**RECORDS FOR THE EXERCISE**

:::

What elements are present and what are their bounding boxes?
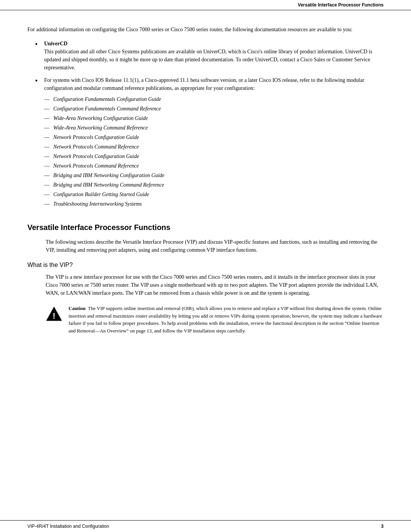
sub-item-text: Network Protocols Command Reference <box>53 162 139 170</box>
caution-text: Caution The VIP supports online insertio… <box>68 305 384 334</box>
sub-item-text: Configuration Fundamentals Command Refer… <box>53 105 161 113</box>
univercd-title: UniverCD <box>44 41 67 46</box>
univercd-body: This publication and all other Cisco Sys… <box>44 49 372 70</box>
caution-body: The VIP supports online insertion and re… <box>68 305 382 334</box>
list-item: — Wide-Area Networking Configuration Gui… <box>44 114 384 122</box>
list-item: — Troubleshooting Internetworking System… <box>44 200 384 208</box>
list-item: — Bridging and IBM Networking Configurat… <box>44 171 384 179</box>
intro-paragraph: For additional information on configurin… <box>27 26 384 34</box>
sub-item-text: Network Protocols Configuration Guide <box>53 152 139 160</box>
list-item: — Network Protocols Command Reference <box>44 143 384 151</box>
subsection-body: The VIP is a new interface processor for… <box>46 273 384 297</box>
bullet-content-ios: For systems with Cisco IOS Release 11.1(… <box>44 76 384 209</box>
section-heading: Versatile Interface Processor Functions <box>27 223 384 232</box>
header-title: Versatile Interface Processor Functions <box>298 2 384 8</box>
list-item: — Configuration Builder Getting Started … <box>44 190 384 198</box>
content-area: For additional information on configurin… <box>0 10 411 357</box>
bullet-section: • UniverCD This publication and all othe… <box>35 40 384 209</box>
list-item: — Network Protocols Command Reference <box>44 162 384 170</box>
footer-page-number: 3 <box>381 524 384 529</box>
bullet-item-ios: • For systems with Cisco IOS Release 11.… <box>35 76 384 209</box>
sub-item-text: Wide-Area Networking Configuration Guide <box>53 114 148 122</box>
sub-item-text: Bridging and IBM Networking Command Refe… <box>53 181 164 189</box>
list-item: — Bridging and IBM Networking Command Re… <box>44 181 384 189</box>
page: Versatile Interface Processor Functions … <box>0 0 411 532</box>
sub-item-text: Configuration Builder Getting Started Gu… <box>53 190 149 198</box>
sub-item-text: Troubleshooting Internetworking Systems <box>53 200 142 208</box>
list-item: — Configuration Fundamentals Command Ref… <box>44 105 384 113</box>
sub-item-text: Configuration Fundamentals Configuration… <box>53 95 161 103</box>
bullet-dot-2: • <box>35 76 41 209</box>
page-footer-area: VIP-4R/4T Installation and Configuration… <box>0 520 411 532</box>
list-item: — Wide-Area Networking Command Reference <box>44 124 384 132</box>
subsection-heading: What is the VIP? <box>27 262 384 268</box>
section-intro: The following sections describe the Vers… <box>46 238 384 254</box>
header-bar: Versatile Interface Processor Functions <box>0 0 411 10</box>
bullet-content-univercd: UniverCD This publication and all other … <box>44 40 384 72</box>
caution-icon: ! <box>46 305 62 322</box>
caution-box: ! Caution The VIP supports online insert… <box>46 305 384 334</box>
footer-bar: VIP-4R/4T Installation and Configuration… <box>0 521 411 532</box>
sub-item-text: Network Protocols Configuration Guide <box>53 133 139 141</box>
sub-item-text: Wide-Area Networking Command Reference <box>53 124 148 132</box>
list-item: — Network Protocols Configuration Guide <box>44 152 384 160</box>
caution-label: Caution <box>68 305 86 311</box>
footer-left: VIP-4R/4T Installation and Configuration <box>27 524 109 529</box>
list-item: — Configuration Fundamentals Configurati… <box>44 95 384 103</box>
sub-item-text: Network Protocols Command Reference <box>53 143 139 151</box>
list-item: — Network Protocols Configuration Guide <box>44 133 384 141</box>
sub-item-text: Bridging and IBM Networking Configuratio… <box>53 171 164 179</box>
sub-items-list: — Configuration Fundamentals Configurati… <box>44 95 384 208</box>
ios-body: For systems with Cisco IOS Release 11.1(… <box>44 77 364 91</box>
bullet-dot-1: • <box>35 40 41 72</box>
bullet-item-univercd: • UniverCD This publication and all othe… <box>35 40 384 72</box>
svg-text:!: ! <box>53 311 55 321</box>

:::

**PROBLEM TO WORK ON**
Quote the listing above in full, except for the pictures.

**WRITTEN SOLUTION**
What elements are present and what are their bounding boxes?
sub-item-text: Network Protocols Command Reference <box>53 162 139 170</box>
caution-text: Caution The VIP supports online insertio… <box>68 305 384 334</box>
sub-item-text: Configuration Fundamentals Command Refer… <box>53 105 161 113</box>
univercd-title: UniverCD <box>44 41 67 46</box>
univercd-body: This publication and all other Cisco Sys… <box>44 49 372 70</box>
caution-body: The VIP supports online insertion and re… <box>68 305 382 334</box>
list-item: — Wide-Area Networking Configuration Gui… <box>44 114 384 122</box>
list-item: — Troubleshooting Internetworking System… <box>44 200 384 208</box>
list-item: — Bridging and IBM Networking Configurat… <box>44 171 384 179</box>
intro-paragraph: For additional information on configurin… <box>27 26 384 34</box>
sub-item-text: Network Protocols Configuration Guide <box>53 152 139 160</box>
list-item: — Network Protocols Command Reference <box>44 143 384 151</box>
subsection-body: The VIP is a new interface processor for… <box>46 273 384 297</box>
bullet-content-ios: For systems with Cisco IOS Release 11.1(… <box>44 76 384 209</box>
section-heading: Versatile Interface Processor Functions <box>27 223 384 232</box>
header-title: Versatile Interface Processor Functions <box>298 2 384 8</box>
list-item: — Configuration Builder Getting Started … <box>44 190 384 198</box>
content-area: For additional information on configurin… <box>0 10 411 357</box>
bullet-section: • UniverCD This publication and all othe… <box>35 40 384 209</box>
list-item: — Network Protocols Command Reference <box>44 162 384 170</box>
footer-page-number: 3 <box>381 524 384 529</box>
bullet-item-ios: • For systems with Cisco IOS Release 11.… <box>35 76 384 209</box>
sub-item-text: Wide-Area Networking Configuration Guide <box>53 114 148 122</box>
sub-item-text: Bridging and IBM Networking Command Refe… <box>53 181 164 189</box>
list-item: — Bridging and IBM Networking Command Re… <box>44 181 384 189</box>
page: Versatile Interface Processor Functions … <box>0 0 411 532</box>
sub-item-text: Configuration Builder Getting Started Gu… <box>53 190 149 198</box>
sub-item-text: Troubleshooting Internetworking Systems <box>53 200 142 208</box>
list-item: — Configuration Fundamentals Command Ref… <box>44 105 384 113</box>
sub-item-text: Configuration Fundamentals Configuration… <box>53 95 161 103</box>
bullet-dot-2: • <box>35 76 41 209</box>
page-footer-area: VIP-4R/4T Installation and Configuration… <box>0 520 411 532</box>
list-item: — Wide-Area Networking Command Reference <box>44 124 384 132</box>
subsection-heading: What is the VIP? <box>27 262 384 268</box>
section-intro: The following sections describe the Vers… <box>46 238 384 254</box>
header-bar: Versatile Interface Processor Functions <box>0 0 411 10</box>
bullet-content-univercd: UniverCD This publication and all other … <box>44 40 384 72</box>
caution-icon: ! <box>46 305 62 322</box>
caution-box: ! Caution The VIP supports online insert… <box>46 305 384 334</box>
footer-bar: VIP-4R/4T Installation and Configuration… <box>0 521 411 532</box>
sub-item-text: Network Protocols Configuration Guide <box>53 133 139 141</box>
sub-item-text: Wide-Area Networking Command Reference <box>53 124 148 132</box>
list-item: — Network Protocols Configuration Guide <box>44 152 384 160</box>
caution-label: Caution <box>68 305 86 311</box>
footer-left: VIP-4R/4T Installation and Configuration <box>27 524 109 529</box>
list-item: — Configuration Fundamentals Configurati… <box>44 95 384 103</box>
sub-item-text: Network Protocols Command Reference <box>53 143 139 151</box>
list-item: — Network Protocols Configuration Guide <box>44 133 384 141</box>
sub-item-text: Bridging and IBM Networking Configuratio… <box>53 171 164 179</box>
sub-items-list: — Configuration Fundamentals Configurati… <box>44 95 384 208</box>
ios-body: For systems with Cisco IOS Release 11.1(… <box>44 77 364 91</box>
bullet-dot-1: • <box>35 40 41 72</box>
bullet-item-univercd: • UniverCD This publication and all othe… <box>35 40 384 72</box>
svg-text:!: ! <box>53 311 55 321</box>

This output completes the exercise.